Like the RPF in the 1990s, the M23 Adopts the ‘Straw Men’ Strategy”

In the heart of the Democratic Republic of Congo (DRC), the actions of the M23 rebel group have sparked significant attention, mirroring strategic maneuvers reminiscent of those by the Rwandan Patriotic Front (RPF) in the 1990s. Similar to the RPF’s approach, M23 has been strategically deploying “proxy” Congolese individuals, aiming to broaden the appeal of its cause and obscure external support fueling its ambitions.

Historically, M23 has received support from Rwanda, encompassing military, diplomatic, and financial aid, under the pretext of protecting Kinyarwanda-speaking Tutsis in the Kivu region. However, the group has recently revealed broader objectives, including a push towards the DRC’s capital, Kinshasa, and an expansion of its recruitment efforts beyond ethnic and regional boundaries within Kivu.

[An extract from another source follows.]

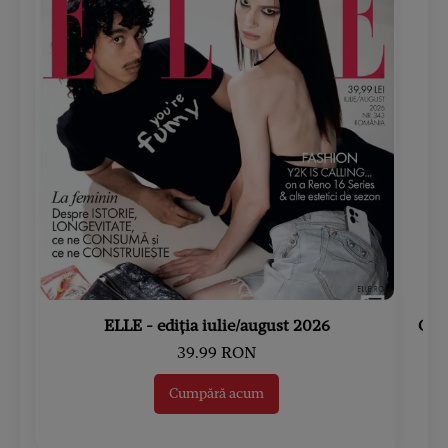
ELLE - ediția iulie/august 2026
Gard
39.99 RON
Cumpără acum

This shift became apparent on March 28, 2024, during a gathering in Kiwanja, organized by Corneille Naanga, now the coordinator of the Congo River Alliance. The event drew thousands, halting daily activities to air grievances against the government in Kinshasa. Among the new faces, Henri Magy, Adam Shalwe, and Yanick Tshishola, the latter previously serving under Richard Muyej, were prominently featured in military attire. This strategy recalls the RPF’s inclusion of Hutus to gain international legitimacy, only to sideline them after consolidating power.

The appearance of Eraston Bahati in Kiwanja, his first since M23’s significant losses at Kitshanga, underscores the group’s resilience. Meanwhile, the M23’s threat, bolstered by its alliance with Rwanda, poses increasing concerns for Goma and beyond. Civil society’s frustration is growing over a ceasefire seemingly favoring the rebels, allowing them time to regroup.

The return of President Félix Tshisekedi to Kinshasa, following visits to Lomé (Togo) and Nouakchott (Mauritania) as part of his role in the African Union, marks a critical juncture. His mission and stance within the continental organization are under close scrutiny, both domestically and internationally, as stakeholders await concrete responses to the challenges threatening regional stability.

M23’s recruitment of diverse Congolese figures and the projection of its ambitions mirror a strategy previously seen with the RPF in Rwanda. This development prompts questions about the movement’s true intentions and the future balance of power in the DRC and the broader region. The situation calls for a critical examination of external influences, particularly Rwanda’s role under President Paul Kagame, in shaping the dynamics of conflict and power in the DRC.